Tennis is a sport that appears to offer no advantages or disadvantages to either righthanded or lefthanded players. Tennis courts are symmetrical, and the rules of the game do not favor one hand over the other. Tennis racquets can be held in either hand, and tennis shoes are always sold in matching pairs.
There have been plenty of great lefthanded tennis players throughout the history of the game, enough to indicate that there is no significant bias against lefthanders at the highest levels of the game. But there are still obstacles that prevent more lefthanders from learning and competing in the game.
Disadvantages that lefthanders might face occur at the earliest stages of learning the game. As we’ve stated in our article on “LEFTHANDERS IN SPORTS”, many lefthanded children are slower to develop their strength, coordination, and motor skills, due to early resistance to their hand preference. When they first pick up a tennis racquet, they might not be very good. They might face people trying to convince them to play righthanded, which only hinders their development. Most of the coaching they receive, or any instructions they might read or watch, are geared toward teaching righthanders.
Another obstacle that lefthanders face is that many righthanded tennis players don’t like to play against lefthanders. Righthanders are confused when they play against lefthanders because the ball comes from a different angle and has a different spin on it. They find it difficult because the lefthanders tend to hit more balls to their backhand side, which is usually their weaker side. Given a choice, most righthanders would rather avoid playing against a lefthander, although they aren’t always willing to admit it.

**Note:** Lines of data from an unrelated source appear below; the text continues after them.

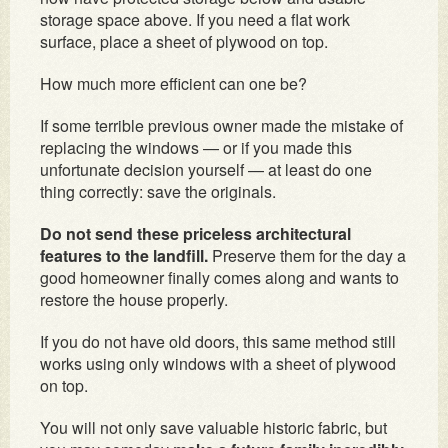
storage space above. If you need a flat work
surface, place a sheet of plywood on top.
How much more efficient can one be?
If some terrible previous owner made the mistake of
replacing the windows — or if you made this
unfortunate decision yourself — at least do one
thing correctly: save the originals.
Do not send these priceless architectural
features to the landfill.
Preserve them for the day a
good homeowner finally comes along and wants to
restore the house properly.
If you do not have old doors, this same method still
works using only windows with a sheet of plywood
on top.
You will not only save valuable historic fabric, but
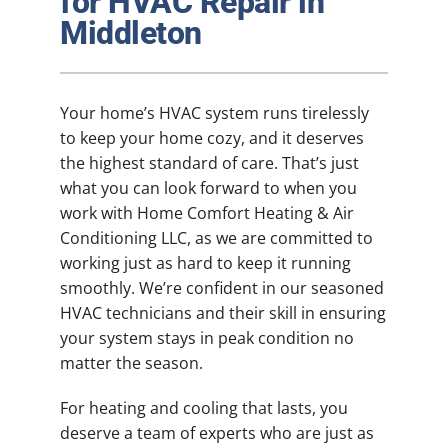
for HVAC Repair in
Plumbing
Middleton
Products
Your home’s HVAC system runs tirelessly
Company
to keep your home cozy, and it deserves
the highest standard of care. That’s just
what you can look forward to when you
work with Home Comfort Heating & Air
Conditioning LLC, as we are committed to
working just as hard to keep it running
smoothly. We’re confident in our seasoned
HVAC technicians and their skill in ensuring
your system stays in peak condition no
matter the season.
For heating and cooling that lasts, you
deserve a team of experts who are just as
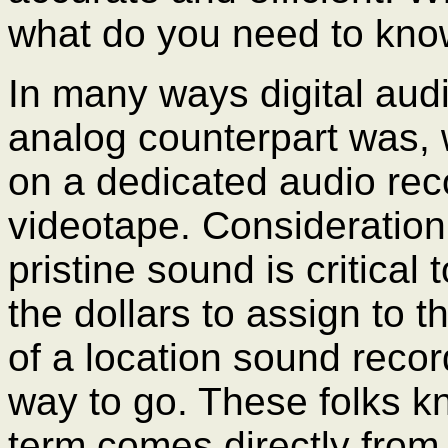
what do you need to kn
In many ways digital audi
analog counterpart was, 
on a dedicated audio rec
videotape. Consideration
pristine sound is critical
the dollars to assign to t
of a location sound recor
way to go. These folks k
term comes directly from 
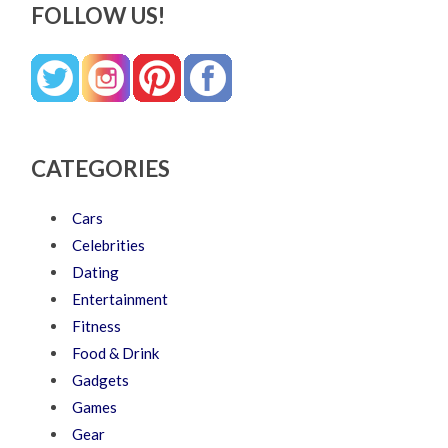
FOLLOW US!
CATEGORIES
Cars
Celebrities
Dating
Entertainment
Fitness
Food & Drink
Gadgets
Games
Gear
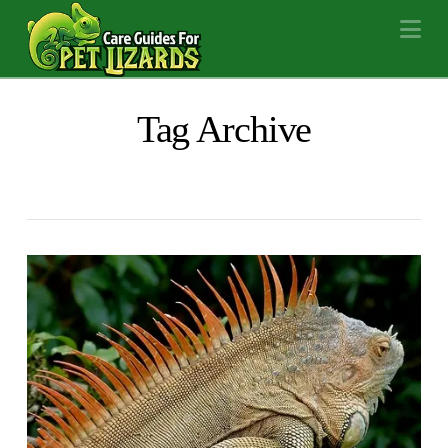
Na
Tag Archive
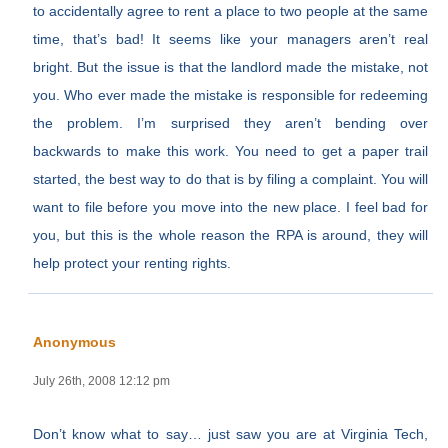
to accidentally agree to rent a place to two people at the same
time, that’s bad! It seems like your managers aren’t real
bright. But the issue is that the landlord made the mistake, not
you. Who ever made the mistake is responsible for redeeming
the problem. I’m surprised they aren’t bending over
backwards to make this work. You need to get a paper trail
started, the best way to do that is by filing a complaint. You will
want to file before you move into the new place. I feel bad for
you, but this is the whole reason the RPA is around, they will
help protect your renting rights.
Anonymous
July 26th, 2008 12:12 pm
Don’t know what to say… just saw you are at Virginia Tech,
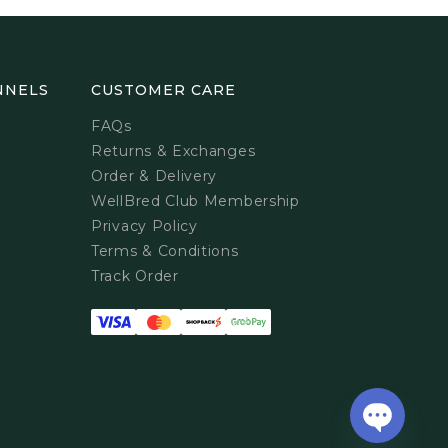
NNELS
CUSTOMER CARE
FAQs
Returns & Exchanges
Order & Delivery
WellBred Club Membership
Privacy Policy
Terms & Conditions
Track Order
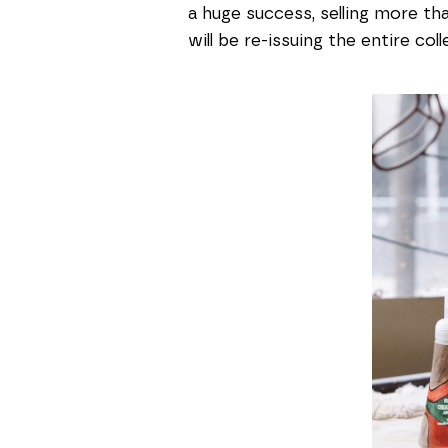
a huge success, selling more tha
will be re-issuing the entire col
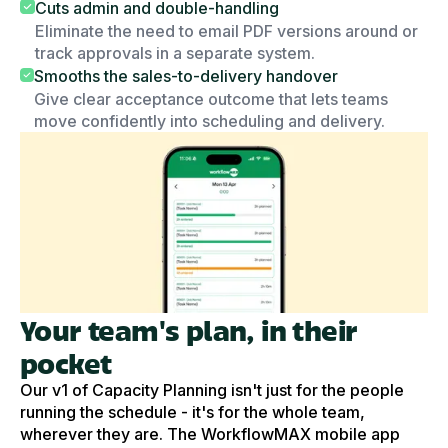
Cuts admin and double-handling
Eliminate the need to email PDF versions around or
track approvals in a separate system.
Smooths the sales-to-delivery handover
Give clear acceptance outcome that lets teams
move confidently into scheduling and delivery.
Your team's plan, in their
pocket
Our v1 of Capacity Planning isn't just for the people
running the schedule - it's for the whole team,
wherever they are. The WorkflowMAX mobile app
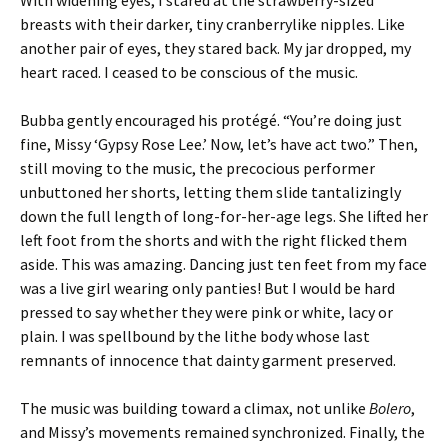
With widening eyes, I stared at the strawberry-sized
breasts with their darker, tiny cranberrylike nipples. Like
another pair of eyes, they stared back. My jar dropped, my
heart raced. I ceased to be conscious of the music.
Bubba gently encouraged his protégé. “You’re doing just
fine, Missy ‘Gypsy Rose Lee.’ Now, let’s have act two.” Then,
still moving to the music, the precocious performer
unbuttoned her shorts, letting them slide tantalizingly
down the full length of long-for-her-age legs. She lifted her
left foot from the shorts and with the right flicked them
aside. This was amazing. Dancing just ten feet from my face
was a live girl wearing only panties! But I would be hard
pressed to say whether they were pink or white, lacy or
plain. I was spellbound by the lithe body whose last
remnants of innocence that dainty garment preserved.
The music was building toward a climax, not unlike
Bolero
,
and Missy’s movements remained synchronized. Finally, the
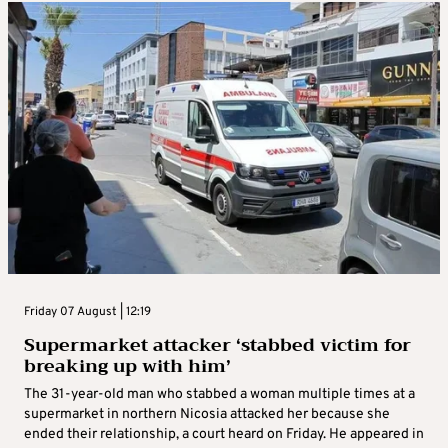
Friday 07 August | 12:19
Supermarket attacker ‘stabbed victim for
breaking up with him’
The 31-year-old man who stabbed a woman multiple times at a
supermarket in northern Nicosia attacked her because she
ended their relationship, a court heard on Friday. He appeared in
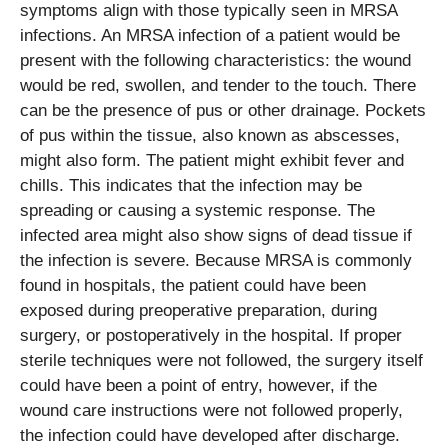
symptoms align with those typically seen in MRSA
infections. An MRSA infection of a patient would be
present with the following characteristics: the wound
would be red, swollen, and tender to the touch. There
can be the presence of pus or other drainage. Pockets
of pus within the tissue, also known as abscesses,
might also form. The patient might exhibit fever and
chills. This indicates that the infection may be
spreading or causing a systemic response. The
infected area might also show signs of dead tissue if
the infection is severe. Because MRSA is commonly
found in hospitals, the patient could have been
exposed during preoperative preparation, during
surgery, or postoperatively in the hospital. If proper
sterile techniques were not followed, the surgery itself
could have been a point of entry, however, if the
wound care instructions were not followed properly,
the infection could have developed after discharge.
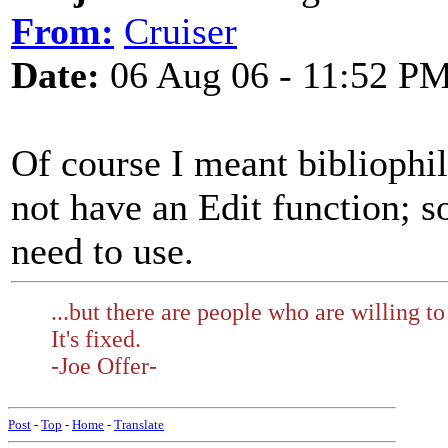
From:
Cruiser
Date:
06 Aug 06 - 11:52 P
Of course I meant bibliophi
not have an Edit function; s
need to use.
...but there are people who are willing to
It's fixed.
-Joe Offer-
Post
-
Top
-
Home
-
Translate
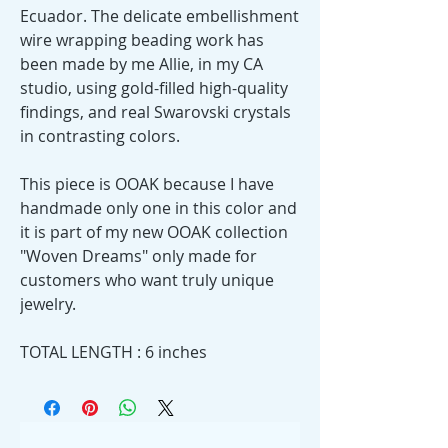
Ecuador. The delicate embellishment
wire wrapping beading work has
been made by me Allie, in my CA
studio, using gold-filled high-quality
findings, and real Swarovski crystals
in contrasting colors.
This piece is OOAK because I have
handmade only one in this color and
it is part of my new OOAK collection
"Woven Dreams" only made for
customers who want truly unique
jewelry.
TOTAL LENGTH : 6 inches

These difficulties in learning to play tennis, and in finding opponents to play against, can cause some young lefthanders to give up the game before they have a chance to develop their skills. Those who persist can overcome the early challenges and develop into very good players. They look at the great lefthanded professional tennis players as role models, who inspire them to play more and to play better.
As a result, lefthanders have become more common and more accomplished in the game of tennis. Currently, 13 of the top 100 men, and 7 of the top 100 women in the professional tennis rankings are lethanded players. While rankings of the greatest tennis players of all time are subjective to personal opinion, one of the most respected rankings of the top 100 lists 13 left-handers within the top 100, and 6 lefthanders within the top 20.
The success of these lefthanders, and all the great lefthanders who have played before them, proves that lefthanders can play tennis just as well, or perhaps even better than righthanders, and they are role models for lefthanded tennis players, and lefthanded athletes in all sports. There could be even more lefthanders among the top players in tennis if there were more and better instructions available for lefthanders to learn from, and in the future there will be.